「夏休みお盆は慎重に」 岐阜県知事がメッセージ

2020年08月07日 18:32

 古田肇岐阜県知事は7日、新型コロナウイルスの感染拡大を防ぐため、お盆期間の帰省や旅行を慎重に判断するよう県民に求める知事メッセージを発表した。7月末は若者の感染者が多かったが、ここ数日は感染者の年齢層が高くなっている傾向などに基づき、県独自の「第2波非常事態宣言」で示した緊急対策も改定。

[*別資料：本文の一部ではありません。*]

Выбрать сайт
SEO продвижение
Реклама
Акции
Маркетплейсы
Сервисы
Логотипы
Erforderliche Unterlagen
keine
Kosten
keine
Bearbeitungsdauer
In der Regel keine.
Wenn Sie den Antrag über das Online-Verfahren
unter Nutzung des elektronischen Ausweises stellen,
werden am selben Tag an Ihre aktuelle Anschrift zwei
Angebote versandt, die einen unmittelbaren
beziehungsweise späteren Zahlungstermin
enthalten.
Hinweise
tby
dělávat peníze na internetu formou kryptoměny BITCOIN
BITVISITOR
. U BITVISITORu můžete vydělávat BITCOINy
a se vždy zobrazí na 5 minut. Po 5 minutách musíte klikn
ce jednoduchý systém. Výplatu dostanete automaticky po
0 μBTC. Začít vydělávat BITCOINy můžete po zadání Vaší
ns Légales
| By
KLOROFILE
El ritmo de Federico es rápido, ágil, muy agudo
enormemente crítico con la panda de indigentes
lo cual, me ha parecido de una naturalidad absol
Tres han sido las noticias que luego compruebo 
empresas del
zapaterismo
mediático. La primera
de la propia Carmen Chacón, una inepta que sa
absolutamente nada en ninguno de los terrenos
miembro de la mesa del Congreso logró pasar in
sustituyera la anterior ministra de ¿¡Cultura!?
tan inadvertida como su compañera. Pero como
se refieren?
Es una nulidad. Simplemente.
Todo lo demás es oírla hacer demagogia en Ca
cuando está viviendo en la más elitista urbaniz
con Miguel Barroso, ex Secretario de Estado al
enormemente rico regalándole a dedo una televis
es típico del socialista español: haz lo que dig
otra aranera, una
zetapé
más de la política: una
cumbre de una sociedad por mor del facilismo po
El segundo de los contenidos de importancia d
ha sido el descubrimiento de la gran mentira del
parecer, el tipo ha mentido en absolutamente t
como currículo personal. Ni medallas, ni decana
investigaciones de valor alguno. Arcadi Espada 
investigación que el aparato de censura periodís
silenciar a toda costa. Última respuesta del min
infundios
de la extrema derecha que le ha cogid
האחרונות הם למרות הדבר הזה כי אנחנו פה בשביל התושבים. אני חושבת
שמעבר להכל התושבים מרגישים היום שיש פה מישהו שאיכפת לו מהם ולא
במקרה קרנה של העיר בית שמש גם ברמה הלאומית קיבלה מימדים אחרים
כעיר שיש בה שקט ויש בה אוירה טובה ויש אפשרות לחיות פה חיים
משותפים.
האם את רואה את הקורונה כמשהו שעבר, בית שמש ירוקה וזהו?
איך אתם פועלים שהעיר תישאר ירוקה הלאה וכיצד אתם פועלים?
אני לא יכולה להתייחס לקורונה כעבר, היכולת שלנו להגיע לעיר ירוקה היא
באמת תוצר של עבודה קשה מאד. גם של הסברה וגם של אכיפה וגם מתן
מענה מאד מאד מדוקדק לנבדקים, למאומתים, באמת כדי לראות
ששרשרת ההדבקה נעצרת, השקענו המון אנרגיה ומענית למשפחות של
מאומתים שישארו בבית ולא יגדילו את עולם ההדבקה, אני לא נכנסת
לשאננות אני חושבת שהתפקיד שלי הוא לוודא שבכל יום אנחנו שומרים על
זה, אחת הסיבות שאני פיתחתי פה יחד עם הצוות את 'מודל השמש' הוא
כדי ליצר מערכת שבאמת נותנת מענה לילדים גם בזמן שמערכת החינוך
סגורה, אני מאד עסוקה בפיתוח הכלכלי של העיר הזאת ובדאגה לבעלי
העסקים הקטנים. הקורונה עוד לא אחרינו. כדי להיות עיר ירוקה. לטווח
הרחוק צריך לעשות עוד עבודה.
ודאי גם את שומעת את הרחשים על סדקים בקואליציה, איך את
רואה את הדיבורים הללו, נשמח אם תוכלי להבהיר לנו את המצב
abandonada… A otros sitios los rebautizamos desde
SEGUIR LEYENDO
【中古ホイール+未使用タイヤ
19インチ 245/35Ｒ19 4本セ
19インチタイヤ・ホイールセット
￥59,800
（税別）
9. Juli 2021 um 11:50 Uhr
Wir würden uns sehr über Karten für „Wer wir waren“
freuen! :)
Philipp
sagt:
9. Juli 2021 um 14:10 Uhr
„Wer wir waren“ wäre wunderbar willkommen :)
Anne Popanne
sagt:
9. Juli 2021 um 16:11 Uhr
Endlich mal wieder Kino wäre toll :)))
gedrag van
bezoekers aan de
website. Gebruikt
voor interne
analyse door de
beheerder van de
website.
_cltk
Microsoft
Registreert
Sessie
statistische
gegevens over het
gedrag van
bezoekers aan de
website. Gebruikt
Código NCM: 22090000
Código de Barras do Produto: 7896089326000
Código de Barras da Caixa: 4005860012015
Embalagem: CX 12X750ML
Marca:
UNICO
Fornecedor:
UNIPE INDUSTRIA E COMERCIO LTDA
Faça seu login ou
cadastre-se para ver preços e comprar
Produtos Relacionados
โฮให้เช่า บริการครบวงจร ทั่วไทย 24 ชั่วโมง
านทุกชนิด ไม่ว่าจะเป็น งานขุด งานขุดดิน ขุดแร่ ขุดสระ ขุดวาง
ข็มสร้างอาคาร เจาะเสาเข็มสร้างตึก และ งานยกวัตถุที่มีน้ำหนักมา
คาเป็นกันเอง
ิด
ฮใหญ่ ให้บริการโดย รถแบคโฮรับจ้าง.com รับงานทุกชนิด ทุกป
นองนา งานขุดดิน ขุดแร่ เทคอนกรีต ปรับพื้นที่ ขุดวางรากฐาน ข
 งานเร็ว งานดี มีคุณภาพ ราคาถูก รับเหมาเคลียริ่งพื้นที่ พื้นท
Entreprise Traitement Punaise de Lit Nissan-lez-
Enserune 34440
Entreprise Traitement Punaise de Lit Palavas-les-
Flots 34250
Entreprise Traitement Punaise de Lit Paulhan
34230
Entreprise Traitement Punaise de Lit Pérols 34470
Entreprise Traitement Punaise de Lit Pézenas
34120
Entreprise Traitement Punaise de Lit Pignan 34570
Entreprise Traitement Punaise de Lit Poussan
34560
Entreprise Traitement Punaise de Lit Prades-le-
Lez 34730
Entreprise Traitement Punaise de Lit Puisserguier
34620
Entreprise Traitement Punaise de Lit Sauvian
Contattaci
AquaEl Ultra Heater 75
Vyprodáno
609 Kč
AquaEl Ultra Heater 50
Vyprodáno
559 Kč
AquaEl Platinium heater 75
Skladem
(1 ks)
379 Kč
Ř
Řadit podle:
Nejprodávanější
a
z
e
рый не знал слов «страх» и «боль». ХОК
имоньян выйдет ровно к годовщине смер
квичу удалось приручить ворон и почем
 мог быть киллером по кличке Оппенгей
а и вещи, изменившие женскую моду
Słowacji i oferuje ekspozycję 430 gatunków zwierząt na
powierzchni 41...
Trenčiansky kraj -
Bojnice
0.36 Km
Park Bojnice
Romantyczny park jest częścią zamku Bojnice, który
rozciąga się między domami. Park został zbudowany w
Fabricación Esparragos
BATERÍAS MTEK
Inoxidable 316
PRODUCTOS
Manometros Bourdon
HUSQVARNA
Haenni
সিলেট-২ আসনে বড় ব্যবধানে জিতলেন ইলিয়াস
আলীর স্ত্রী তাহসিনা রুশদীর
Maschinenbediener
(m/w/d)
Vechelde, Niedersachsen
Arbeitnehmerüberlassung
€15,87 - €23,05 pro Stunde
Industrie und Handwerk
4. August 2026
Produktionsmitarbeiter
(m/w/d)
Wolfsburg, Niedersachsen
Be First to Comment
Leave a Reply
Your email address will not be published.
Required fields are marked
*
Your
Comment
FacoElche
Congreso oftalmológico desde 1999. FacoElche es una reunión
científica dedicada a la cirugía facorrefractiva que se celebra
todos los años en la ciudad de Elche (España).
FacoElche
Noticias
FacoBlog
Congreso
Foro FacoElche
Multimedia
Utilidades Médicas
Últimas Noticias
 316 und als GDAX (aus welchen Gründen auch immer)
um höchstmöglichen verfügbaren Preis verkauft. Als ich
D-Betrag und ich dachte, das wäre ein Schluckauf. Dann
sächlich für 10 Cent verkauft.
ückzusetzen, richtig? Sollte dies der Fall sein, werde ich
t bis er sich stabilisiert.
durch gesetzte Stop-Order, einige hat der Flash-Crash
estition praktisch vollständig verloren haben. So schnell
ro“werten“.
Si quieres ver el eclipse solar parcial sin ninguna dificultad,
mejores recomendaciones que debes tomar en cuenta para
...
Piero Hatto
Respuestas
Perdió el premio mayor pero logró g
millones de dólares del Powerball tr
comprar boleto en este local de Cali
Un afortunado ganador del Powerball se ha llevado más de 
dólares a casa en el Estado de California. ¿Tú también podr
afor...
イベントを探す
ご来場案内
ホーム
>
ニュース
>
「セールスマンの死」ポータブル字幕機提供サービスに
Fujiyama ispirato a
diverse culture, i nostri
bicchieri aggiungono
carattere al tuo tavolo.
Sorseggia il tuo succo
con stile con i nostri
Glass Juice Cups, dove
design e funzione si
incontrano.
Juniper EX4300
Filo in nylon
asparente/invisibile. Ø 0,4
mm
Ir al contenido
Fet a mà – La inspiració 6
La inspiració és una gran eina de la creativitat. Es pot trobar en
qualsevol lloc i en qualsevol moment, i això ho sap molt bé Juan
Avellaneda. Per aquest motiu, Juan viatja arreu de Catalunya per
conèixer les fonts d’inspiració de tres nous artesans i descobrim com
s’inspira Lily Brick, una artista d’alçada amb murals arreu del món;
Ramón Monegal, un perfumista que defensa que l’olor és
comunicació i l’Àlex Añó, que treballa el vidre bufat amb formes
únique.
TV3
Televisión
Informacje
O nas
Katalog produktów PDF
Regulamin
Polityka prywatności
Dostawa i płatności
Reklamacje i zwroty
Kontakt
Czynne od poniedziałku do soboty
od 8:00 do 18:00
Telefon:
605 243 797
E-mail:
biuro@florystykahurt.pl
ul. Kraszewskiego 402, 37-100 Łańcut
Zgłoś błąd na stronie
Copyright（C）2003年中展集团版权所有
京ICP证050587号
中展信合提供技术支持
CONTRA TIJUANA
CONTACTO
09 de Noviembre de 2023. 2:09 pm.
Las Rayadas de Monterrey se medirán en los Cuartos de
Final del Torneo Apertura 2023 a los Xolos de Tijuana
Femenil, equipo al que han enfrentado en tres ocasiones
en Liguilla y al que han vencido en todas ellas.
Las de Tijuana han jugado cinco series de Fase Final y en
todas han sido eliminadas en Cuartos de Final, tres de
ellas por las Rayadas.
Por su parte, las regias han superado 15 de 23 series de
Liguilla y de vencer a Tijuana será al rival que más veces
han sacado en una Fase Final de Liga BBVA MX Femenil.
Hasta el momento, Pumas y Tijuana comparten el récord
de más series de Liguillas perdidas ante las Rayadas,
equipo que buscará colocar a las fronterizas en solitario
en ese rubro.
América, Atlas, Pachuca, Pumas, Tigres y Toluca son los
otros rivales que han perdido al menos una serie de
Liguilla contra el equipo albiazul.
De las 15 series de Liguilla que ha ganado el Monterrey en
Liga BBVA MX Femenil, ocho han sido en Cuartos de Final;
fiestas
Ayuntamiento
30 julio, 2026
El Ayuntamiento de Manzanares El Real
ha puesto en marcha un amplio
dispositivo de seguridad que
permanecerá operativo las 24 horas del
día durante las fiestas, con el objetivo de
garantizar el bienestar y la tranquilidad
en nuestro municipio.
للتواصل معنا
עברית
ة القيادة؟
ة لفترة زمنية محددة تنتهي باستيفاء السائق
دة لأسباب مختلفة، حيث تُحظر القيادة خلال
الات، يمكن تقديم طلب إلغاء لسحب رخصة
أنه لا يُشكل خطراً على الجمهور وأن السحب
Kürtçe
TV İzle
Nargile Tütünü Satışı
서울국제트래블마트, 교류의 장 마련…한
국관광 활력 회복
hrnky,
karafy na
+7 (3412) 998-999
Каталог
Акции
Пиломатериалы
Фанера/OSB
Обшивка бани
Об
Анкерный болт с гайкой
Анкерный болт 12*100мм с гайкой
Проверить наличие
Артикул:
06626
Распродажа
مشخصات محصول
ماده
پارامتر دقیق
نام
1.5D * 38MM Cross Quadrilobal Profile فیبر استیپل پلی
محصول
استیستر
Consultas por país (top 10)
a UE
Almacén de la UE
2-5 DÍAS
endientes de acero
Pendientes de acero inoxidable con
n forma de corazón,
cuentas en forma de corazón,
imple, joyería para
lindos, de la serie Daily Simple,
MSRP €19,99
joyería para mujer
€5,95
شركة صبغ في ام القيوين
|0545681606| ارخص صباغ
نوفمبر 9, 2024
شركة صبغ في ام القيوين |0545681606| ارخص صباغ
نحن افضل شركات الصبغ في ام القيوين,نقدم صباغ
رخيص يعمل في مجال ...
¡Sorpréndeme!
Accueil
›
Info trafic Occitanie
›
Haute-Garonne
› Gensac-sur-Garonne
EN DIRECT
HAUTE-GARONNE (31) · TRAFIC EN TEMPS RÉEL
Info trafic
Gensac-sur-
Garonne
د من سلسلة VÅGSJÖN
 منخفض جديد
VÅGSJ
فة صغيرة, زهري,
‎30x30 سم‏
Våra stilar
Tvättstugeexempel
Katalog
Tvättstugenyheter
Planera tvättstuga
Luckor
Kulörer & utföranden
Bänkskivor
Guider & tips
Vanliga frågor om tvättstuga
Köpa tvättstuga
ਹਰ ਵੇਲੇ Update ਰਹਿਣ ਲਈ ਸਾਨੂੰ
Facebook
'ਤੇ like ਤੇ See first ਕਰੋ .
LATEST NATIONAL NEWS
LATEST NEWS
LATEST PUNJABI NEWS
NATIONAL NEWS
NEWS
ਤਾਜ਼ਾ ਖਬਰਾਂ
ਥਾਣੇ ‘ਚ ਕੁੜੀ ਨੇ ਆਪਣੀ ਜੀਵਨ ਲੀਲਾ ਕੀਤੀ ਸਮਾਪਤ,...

大人数での会食やバーベキューの回避、高齢者への感染防止対策などを呼び掛けた。

 古田知事は記者会見で、県内の新規感染者が高止まりしている状況への危惧を示し、「第2波を乗り切ったと言えるところに持っていくためには、夏休みと盆休みは非常に重大」と指摘。県境をまたいだ移動については特定の都道府県は具体的に示さず、「目的地の最新の感染状況や、家族や自分の体調に十分注意を」などと呼び掛けた。

 県によると、7月24~30日は感染者に20代が占める割合は40%を超えていたが、8月6日までの1週間は10ポイントほど下がった。一方で、50代以上は11%から25%に急上昇していた。家族内感染も28人から45人に増えており、全感染者のうち約4割を占めていた。

 このほか県内で確認されているクラスター(感染者集団)のうち、可児市のスポーツジムと、美濃加茂市の格闘技道場では、県内の感染者計39人のうち25人が外国人であると指摘。改定した対策では、行動歴の調査などに当たるボランティア通訳の確保や、多言語による注意喚起チラシの作成、教会の牧師ら外国人コミュニティーで影響力のある人を通じた対策徹底の呼び掛けなどを打ち出した。

 同日夕には愛知、三重両県知事と帰省の必要性の検討などを求める共同メッセージを発表した。古田知事は「生活、経済圏が重なるエリアが共通の認識で行動し、相乗効果を発揮したい。全国のモデルケースになれば」と語った。